Clem Burke, Drummer for Blondie, Dies at 70

Clem Burke, the drummer for Blondie, has died, the group announced Monday morning, He was 70 and died following what was described by the surviving group members as a “private battle with cancer.”

A statement signed by co-founders Debbie Harry and Chris Stein said it was “with profound sadness that we relay news of the passing of our beloved friend and bandmate Clem Burke… Clem was not just a drummer; he was the heartbeat of Blondie. His talent, energy, and passion for music were unmatched, and his contributions to our sound and success are immeasurable. Beyond his musicianship, Clem was a source of inspiration both on and off the stage. His vibrant spirit, infectious enthusiasm and rock solid work ethic touched everyone who had the privilege of knowing him.”

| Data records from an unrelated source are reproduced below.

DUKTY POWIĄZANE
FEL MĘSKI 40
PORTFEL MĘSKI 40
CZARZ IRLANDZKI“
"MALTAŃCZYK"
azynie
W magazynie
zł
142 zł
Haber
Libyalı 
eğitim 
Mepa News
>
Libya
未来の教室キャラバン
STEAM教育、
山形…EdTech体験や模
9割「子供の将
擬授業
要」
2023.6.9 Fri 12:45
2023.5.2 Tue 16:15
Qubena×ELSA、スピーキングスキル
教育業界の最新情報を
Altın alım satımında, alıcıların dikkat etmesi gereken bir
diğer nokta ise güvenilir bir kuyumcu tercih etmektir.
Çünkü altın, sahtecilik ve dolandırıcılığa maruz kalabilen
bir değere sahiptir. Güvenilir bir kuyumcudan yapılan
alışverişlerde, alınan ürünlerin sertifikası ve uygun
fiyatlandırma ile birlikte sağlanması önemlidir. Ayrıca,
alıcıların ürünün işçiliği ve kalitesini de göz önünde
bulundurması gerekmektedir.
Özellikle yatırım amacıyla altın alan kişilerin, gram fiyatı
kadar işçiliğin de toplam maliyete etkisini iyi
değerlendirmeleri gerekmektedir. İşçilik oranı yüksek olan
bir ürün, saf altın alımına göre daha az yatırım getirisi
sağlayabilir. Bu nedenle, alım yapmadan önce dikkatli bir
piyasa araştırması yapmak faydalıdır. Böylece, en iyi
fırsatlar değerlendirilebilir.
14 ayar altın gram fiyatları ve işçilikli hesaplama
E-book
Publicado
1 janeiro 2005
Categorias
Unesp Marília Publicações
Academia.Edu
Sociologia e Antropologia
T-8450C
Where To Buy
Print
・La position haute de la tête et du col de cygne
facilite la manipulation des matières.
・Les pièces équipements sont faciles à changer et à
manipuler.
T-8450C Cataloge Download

The group’s statement continued, “Clem’s influence extended far beyond Blondie. A self proclaimed ‘Rock & Roll survivalist,’ he played and collaborated with numerous iconic artists, including Eurythmics, Ramones, Bob Dylan, Bob Geldof, Iggy Pop, Joan Jett, Chequered Past, the Fleshtones, the Romantics, Dramarama, the Adult Net, the Split Squad, the International Swingers, L.A.M.F., Empty Hearts, Slinky Vagabond and even the Go-Go’s. His influence and contributions have spanned decades and genres, leaving an indelible mark on every project he was a part of.

“We extend our deepest condolences to Clem’s family, friends, and fans around the world,” Harry and Stein’s statement continued. “His legacy will live on through the tremendous amount of music he created and the countless lives he touched. As we navigate this profound loss, we ask for privacy during this difficult time. Godspeed, Dr. Burke.” It was signed “Debbie, Chris, and the entire Blondie family.”

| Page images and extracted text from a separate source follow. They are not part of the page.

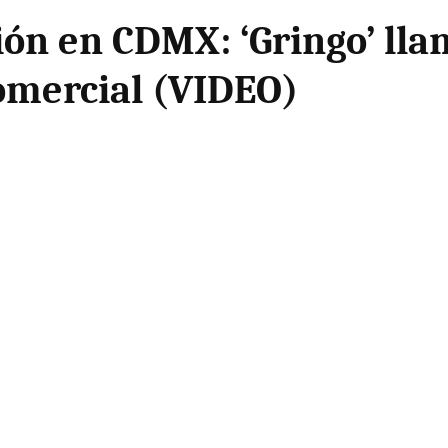
ión en CDMX: ‘Gringo’ lla
comercial (VIDEO)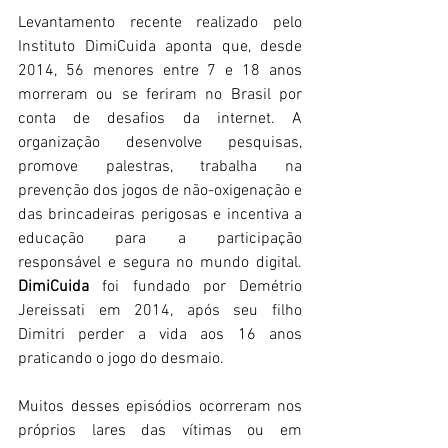
Levantamento recente realizado pelo 
Instituto DimiCuida aponta que, desde 
2014, 56 menores entre 7 e 18 anos 
morreram ou se feriram no Brasil por 
conta de desafios da internet. A 
organização desenvolve pesquisas, 
promove palestras, trabalha na 
prevenção dos jogos de não-oxigenação e 
das brincadeiras perigosas e incentiva a 
educação para a participação 
responsável e segura no mundo digital. 
DimiCuida
 foi fundado por Demétrio 
Jereissati em 2014, após seu filho 
Dimitri perder a vida aos 16 anos 
praticando o jogo do desmaio.  
Muitos desses episódios ocorreram nos 
próprios lares das vítimas ou em 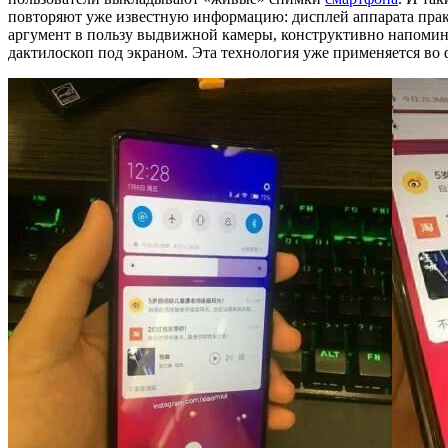
повторяют уже известную информацию: дисплей аппарата практ
аргумент в пользу выдвижной камеры, конструктивно напомина
дактилоскоп под экраном. Эта технология уже применяется во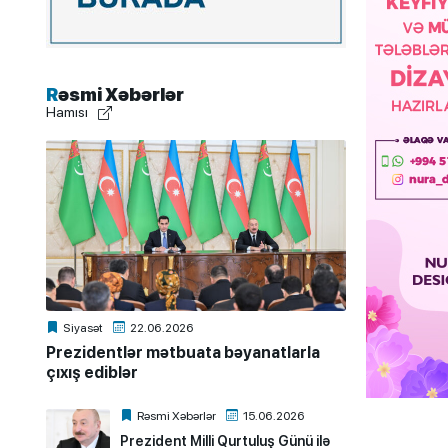
Rəsmi Xəbərlər
Hamısı
Siyasət
22.06.2026
Prezidentlər mətbuata bəyanatlarla
çıxış ediblər
Rəsmi Xəbərlər
15.06.2026
Prezident Milli Qurtuluş Günü ilə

Blondie was founded by Harry and Stein in 1974, and Burke quickly came aboard as the group’s second drummer in 1975, generally being considered an original member given the brief tenure of his predecessor. The group’s first single, “X-Offender,” came out in June 1976, and their debut album followed at the end of that year. Burke remained with the group through their breakout success with 1978’s “Parallel Lines” album, and their first breakup in 1982, rejoining for a series of reunions that began in 1997.

A reformed edition of the band, with Stein sidelined, performed at the Coachella festival in 2023 and again in the SoCal area last May at the Cruel World festival, where, Variety writer Pat Saperstein wrote, “Clem Burke’s drumming is as muscular as ever.” Their final show with Burke was June 19, 2024 in Belfast. The last album to have been released was “Pollinator” in 2017, although Blondie had announced plans to release a new studio album this year.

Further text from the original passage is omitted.